DATA PROVIDED below:

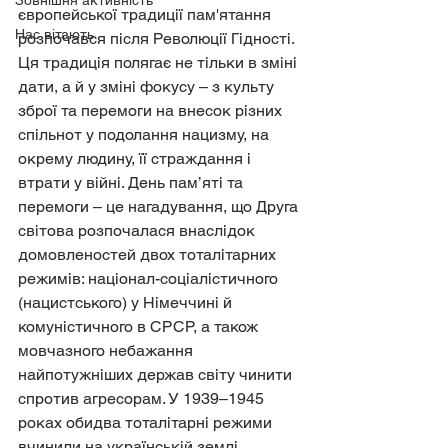
Зовнішня активність
європейської традиції пам'ятання 
Нас вітають
розпочався після Революції Гідності. 
Ця традиція полягає не тільки в зміні 
дати, а й у зміні фокусу – з культу 
зброї та перемоги на внесок різних 
спільнот у подолання нацизму, на 
окрему людину, її страждання і 
втрати у війні. День пам’яті та 
перемоги – це нагадування, що Друга 
світова розпочалася внаслідок 
домовленостей двох тоталітарних 
режимів: націонал-соціалістичного 
(нацистського) у Німеччині й 
комуністичного в СРСР, а також 
мовчазного небажання 
найпотужніших держав світу чинити 
спротив агресорам. У 1939–1945 
роках обидва тоталітарні режими 
вчинили на українській землі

End of DATA PROVIDED.

In the copy, include all records verbatim but no images.

RESPONSE:
Зовнішня активність
європейської традиції пам'ятання 
Нас вітають
розпочався після Революції Гідності. 
Ця традиція полягає не тільки в зміні 
дати, а й у зміні фокусу – з культу 
зброї та перемоги на внесок різних 
спільнот у подолання нацизму, на 
окрему людину, її страждання і 
втрати у війні. День пам’яті та 
перемоги – це нагадування, що Друга 
світова розпочалася внаслідок 
домовленостей двох тоталітарних 
режимів: націонал-соціалістичного 
(нацистського) у Німеччині й 
комуністичного в СРСР, а також 
мовчазного небажання 
найпотужніших держав світу чинити 
спротив агресорам. У 1939–1945 
роках обидва тоталітарні режими 
вчинили на українській землі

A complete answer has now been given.